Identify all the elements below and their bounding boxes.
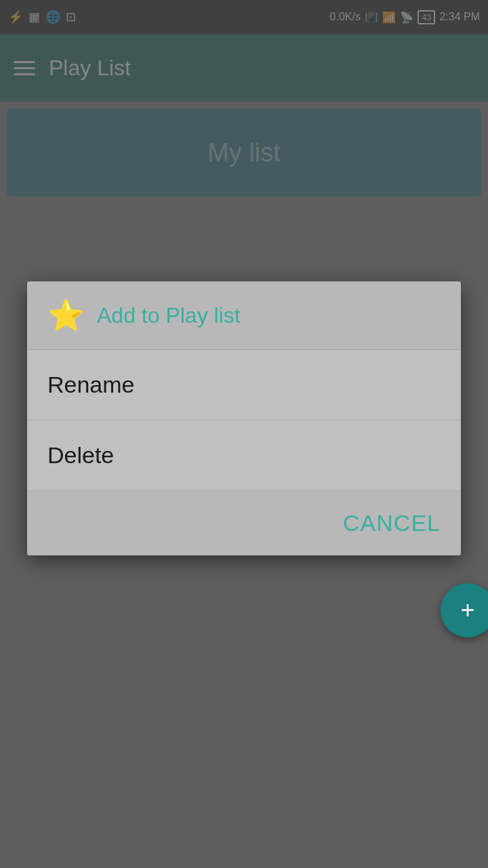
delete-label: Delete — [47, 442, 114, 468]
dialog-header[interactable]: ⭐ Add to Play list — [27, 281, 461, 350]
context-menu-dialog: ⭐ Add to Play list Rename Delete CANCEL — [27, 281, 461, 555]
cancel-button[interactable]: CANCEL — [343, 510, 441, 536]
rename-menu-item[interactable]: Rename — [27, 350, 461, 420]
dialog-footer: CANCEL — [27, 491, 461, 555]
rename-label: Rename — [47, 372, 135, 397]
star-icon: ⭐ — [47, 300, 85, 330]
add-to-playlist-label: Add to Play list — [97, 303, 241, 328]
delete-menu-item[interactable]: Delete — [27, 420, 461, 491]
fab-button[interactable]: + — [441, 583, 488, 637]
fab-add-icon: + — [460, 598, 474, 623]
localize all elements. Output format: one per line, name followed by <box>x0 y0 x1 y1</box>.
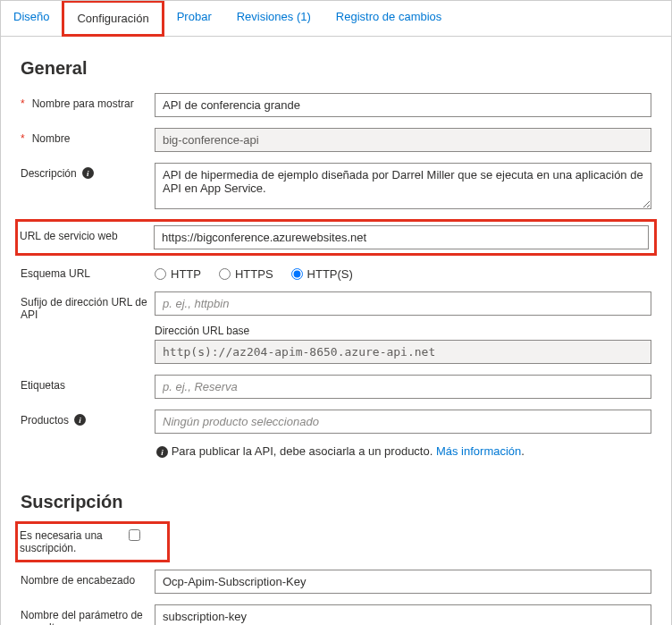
label-web-service-url: URL de servicio web <box>20 230 118 242</box>
input-web-service-url[interactable] <box>154 225 649 249</box>
row-web-service-url: URL de servicio web <box>15 219 657 256</box>
tab-changelog[interactable]: Registro de cambios <box>323 1 455 36</box>
input-query-param[interactable] <box>155 604 651 625</box>
label-description: Descripción <box>21 167 77 180</box>
radio-http[interactable]: HTTP <box>155 267 201 281</box>
tab-bar: Diseño Configuración Probar Revisiones (… <box>1 1 671 37</box>
input-api-url-suffix[interactable] <box>155 291 651 316</box>
tab-configuration[interactable]: Configuración <box>62 0 164 37</box>
info-icon[interactable]: i <box>82 167 94 179</box>
input-description[interactable]: API de hipermedia de ejemplo diseñada po… <box>155 163 651 209</box>
tab-test[interactable]: Probar <box>164 1 224 36</box>
radio-http-label: HTTP <box>171 267 201 281</box>
label-products: Productos <box>21 414 69 427</box>
row-description: Descripción i API de hipermedia de ejemp… <box>21 163 651 212</box>
info-icon[interactable]: i <box>74 414 86 426</box>
row-name: *Nombre <box>21 128 651 152</box>
radio-http-s[interactable]: HTTP(S) <box>291 267 353 281</box>
radio-https[interactable]: HTTPS <box>219 267 273 281</box>
checkbox-subscription-required[interactable] <box>129 529 140 541</box>
general-heading: General <box>21 58 651 79</box>
required-icon: * <box>21 132 25 145</box>
label-header-name: Nombre de encabezado <box>21 574 135 587</box>
radio-http-s-label: HTTP(S) <box>307 267 353 281</box>
hint-products-text: Para publicar la API, debe asociarla a u… <box>172 444 436 458</box>
row-api-url-suffix: Sufijo de dirección URL de API Dirección… <box>21 291 651 364</box>
label-query-param: Nombre del parámetro de consulta <box>21 609 155 625</box>
label-api-url-suffix: Sufijo de dirección URL de API <box>21 296 155 321</box>
settings-panel: General *Nombre para mostrar *Nombre Des… <box>1 37 671 625</box>
value-base-url: http(s)://az204-apim-8650.azure-api.net <box>155 340 651 364</box>
label-base-url: Dirección URL base <box>155 325 651 337</box>
required-icon: * <box>21 97 25 110</box>
label-tags: Etiquetas <box>21 379 65 392</box>
row-tags: Etiquetas <box>21 375 651 399</box>
input-tags[interactable] <box>155 375 651 399</box>
label-url-scheme: Esquema URL <box>21 267 90 280</box>
row-subscription-required: Es necesaria una suscripción. <box>15 521 170 562</box>
label-name: Nombre <box>32 132 71 145</box>
row-display-name: *Nombre para mostrar <box>21 93 651 117</box>
input-display-name[interactable] <box>155 93 651 117</box>
link-more-info[interactable]: Más información <box>436 444 521 458</box>
tab-revisions[interactable]: Revisiones (1) <box>224 1 323 36</box>
radio-https-label: HTTPS <box>235 267 273 281</box>
subscription-heading: Suscripción <box>21 492 651 512</box>
input-header-name[interactable] <box>155 570 651 594</box>
row-url-scheme: Esquema URL HTTP HTTPS HTTP(S) <box>21 263 651 281</box>
row-query-param: Nombre del parámetro de consulta <box>21 604 651 625</box>
row-products: Productos i i Para publicar la API, debe… <box>21 410 651 458</box>
input-products[interactable] <box>155 410 651 434</box>
tab-design[interactable]: Diseño <box>1 1 62 36</box>
row-header-name: Nombre de encabezado <box>21 570 651 594</box>
info-icon: i <box>156 446 168 458</box>
input-name[interactable] <box>155 128 651 152</box>
label-display-name: Nombre para mostrar <box>32 97 134 110</box>
label-subscription-required: Es necesaria una suscripción. <box>20 529 129 554</box>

□ □ □ □ □ □ □

• WHAT TO DO:
Would you write out every record word for word, leaving no picture in?

• COMPLETED EXERCISE:
Identify all the elements below and their bounding boxes.
delete-label: Delete — [47, 442, 114, 468]
dialog-header[interactable]: ⭐ Add to Play list — [27, 281, 461, 350]
context-menu-dialog: ⭐ Add to Play list Rename Delete CANCEL — [27, 281, 461, 555]
cancel-button[interactable]: CANCEL — [343, 510, 441, 536]
rename-menu-item[interactable]: Rename — [27, 350, 461, 420]
dialog-footer: CANCEL — [27, 491, 461, 555]
rename-label: Rename — [47, 372, 135, 397]
star-icon: ⭐ — [47, 300, 85, 330]
add-to-playlist-label: Add to Play list — [97, 303, 241, 328]
delete-menu-item[interactable]: Delete — [27, 420, 461, 491]
fab-button[interactable]: + — [441, 583, 488, 637]
fab-add-icon: + — [460, 598, 474, 623]
localize all elements. Output format: one per line, name followed by <box>x0 y0 x1 y1</box>.
label-web-service-url: URL de servicio web <box>20 230 118 242</box>
input-web-service-url[interactable] <box>154 225 649 249</box>
row-web-service-url: URL de servicio web <box>15 219 657 256</box>
tab-changelog[interactable]: Registro de cambios <box>323 1 455 36</box>
input-query-param[interactable] <box>155 604 651 625</box>
label-description: Descripción <box>21 167 77 180</box>
radio-http[interactable]: HTTP <box>155 267 201 281</box>
tab-bar: Diseño Configuración Probar Revisiones (… <box>1 1 671 37</box>
input-api-url-suffix[interactable] <box>155 291 651 316</box>
tab-configuration[interactable]: Configuración <box>62 0 164 37</box>
info-icon[interactable]: i <box>82 167 94 179</box>
input-description[interactable]: API de hipermedia de ejemplo diseñada po… <box>155 163 651 209</box>
tab-test[interactable]: Probar <box>164 1 224 36</box>
radio-http-label: HTTP <box>171 267 201 281</box>
label-products: Productos <box>21 414 69 427</box>
row-description: Descripción i API de hipermedia de ejemp… <box>21 163 651 212</box>
info-icon[interactable]: i <box>74 414 86 426</box>
row-name: *Nombre <box>21 128 651 152</box>
radio-http-s[interactable]: HTTP(S) <box>291 267 353 281</box>
radio-https[interactable]: HTTPS <box>219 267 273 281</box>
checkbox-subscription-required[interactable] <box>129 529 140 541</box>
general-heading: General <box>21 58 651 79</box>
required-icon: * <box>21 132 25 145</box>
label-header-name: Nombre de encabezado <box>21 574 135 587</box>
radio-http-s-label: HTTP(S) <box>307 267 353 281</box>
hint-products-text: Para publicar la API, debe asociarla a u… <box>172 444 436 458</box>
row-api-url-suffix: Sufijo de dirección URL de API Dirección… <box>21 291 651 364</box>
label-query-param: Nombre del parámetro de consulta <box>21 609 155 625</box>
label-api-url-suffix: Sufijo de dirección URL de API <box>21 296 155 321</box>
settings-panel: General *Nombre para mostrar *Nombre Des… <box>1 37 671 625</box>
value-base-url: http(s)://az204-apim-8650.azure-api.net <box>155 340 651 364</box>
label-base-url: Dirección URL base <box>155 325 651 337</box>
required-icon: * <box>21 97 25 110</box>
label-tags: Etiquetas <box>21 379 65 392</box>
row-tags: Etiquetas <box>21 375 651 399</box>
input-tags[interactable] <box>155 375 651 399</box>
label-url-scheme: Esquema URL <box>21 267 90 280</box>
row-subscription-required: Es necesaria una suscripción. <box>15 521 170 562</box>
label-name: Nombre <box>32 132 71 145</box>
row-display-name: *Nombre para mostrar <box>21 93 651 117</box>
input-display-name[interactable] <box>155 93 651 117</box>
link-more-info[interactable]: Más información <box>436 444 521 458</box>
tab-revisions[interactable]: Revisiones (1) <box>224 1 323 36</box>
radio-https-label: HTTPS <box>235 267 273 281</box>
subscription-heading: Suscripción <box>21 492 651 512</box>
input-header-name[interactable] <box>155 570 651 594</box>
row-url-scheme: Esquema URL HTTP HTTPS HTTP(S) <box>21 263 651 281</box>
row-query-param: Nombre del parámetro de consulta <box>21 604 651 625</box>
row-products: Productos i i Para publicar la API, debe… <box>21 410 651 458</box>
input-products[interactable] <box>155 410 651 434</box>
tab-design[interactable]: Diseño <box>1 1 62 36</box>
row-header-name: Nombre de encabezado <box>21 570 651 594</box>
info-icon: i <box>156 446 168 458</box>
input-name[interactable] <box>155 128 651 152</box>
label-display-name: Nombre para mostrar <box>32 97 134 110</box>
label-subscription-required: Es necesaria una suscripción. <box>20 529 129 554</box>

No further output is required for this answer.